Re: [PATCH v11 03/20] x86/stackvalidate: Compile-time stack validation

Josh Poimboeuf <jpoimboe@xxxxxxxxxx> · Thu, 27 Aug 2015 09:29:53 -0500

On Wed, Aug 26, 2015 at 04:26:28PM +0200, Andi Kleen wrote:
> > b) 100% reliable stack traces for DWARF enabled kernels
> > 
> >    This is not yet implemented.  See Documentation/stack-validation.txt
> >    for more details about what is planned.
> 
> The automatic CFI generation tool seems like a bad idea to me. There's not
> that much assembler code in Linux, and often when new assembler code is added
> it is something tricky. In this case you may end up spending more time
> fixing the tool than just fixing the assembler.
> 
> It would be also quite bad to require people who want to add some
> new assembler code to learn how to fix your tool to make their
> assembler work.

Really I don't see that being much of a problem.  The enforced rules
were probably too stringent in earlier versions of the patch set.  But I
relaxed the rules quite a bit and now they allow things like sibling
calls, jumps to outside the function, alternatives, etc.

Generally it's easy and straightforward to follow the rules and make the
tool happy.  If you're trying to do something too weird, then yes the
tool will complain, but IMO that's a good thing as it really makes you
consider whether the weirdness (and associated complexity) is justified.

I tried to document everything an asm coder would need to know.  Also I
have an invested interest in keeping the tool working and useful, and
I'm listed in the MAINTAINERS file.  So any frustrated people will know
who to yell at.

> It also wouldn't surprise me if there are some possible assembler tricks
> that are very hard/impossible to handle for a tool. For example how do you 
> have alternative() style patching? (that's a generic problem with
> your approach BTW)

Yeah, there are definitely a lot of these tricks, but the tool can
already handle them today: alternatives, jump labels, exception tables,
gcc switch jump tables.  It's usually a matter of parsing a special
section and then treating these alternative code paths as conditional
branches which need to be recursively followed and analyzed.
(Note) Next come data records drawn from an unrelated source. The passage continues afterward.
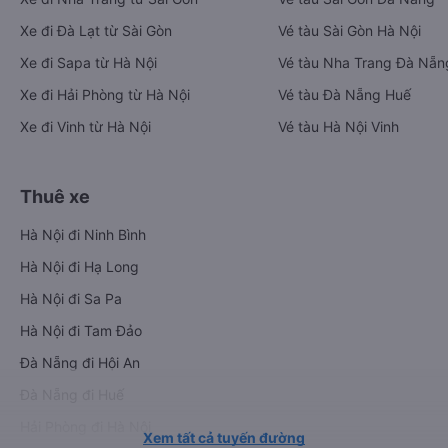
Xe đi Đà Lạt từ Sài Gòn
Vé tàu Sài Gòn Hà Nội
Xe đi Sapa từ Hà Nội
Vé tàu Nha Trang Đà Nẵn
Xe đi Hải Phòng từ Hà Nội
Vé tàu Đà Nẵng Huế
Xe đi Vinh từ Hà Nội
Vé tàu Hà Nội Vinh
Thuê xe
Hà Nội đi Ninh Bình
Hà Nội đi Hạ Long
Hà Nội đi Sa Pa
Hà Nội đi Tam Đảo
Đà Nẵng đi Hội An
Đà Nẵng đi Huế
Hải Phòng đi Hà Nội
Xem tất cả tuyến đường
When such conditional branches converge, it ensures that they have the
same debug state at the convergence point.

> Doing some kind of CFI verifier would seem more feasible,  but it would
> need a black/white list to override it to handle the above cases.

CFI generation isn't any harder than validation.  Either way the tool
needs to do the code analysis which involves recursively following all
branches and associating a debug state with each instruction.  At the
end it either compares those debug states with existing CFI, or writes
them as new CFI.

Also there are already some whitelist mechanisms for ignoring files,
functions, or instructions.

> BTW how do handle the increasing number of JITs in the kernel?

Yeah, compile-time CFI wouldn't be applicable for code which is
generated at runtime.  Maybe we will need a mechanism to allow eBPF to
quickly create minimal CFI-like metadata corresponding to the JIT code
it generates, which can be used by stack dumping code to identify the
JIT code and find the previous stack pointer on the stack.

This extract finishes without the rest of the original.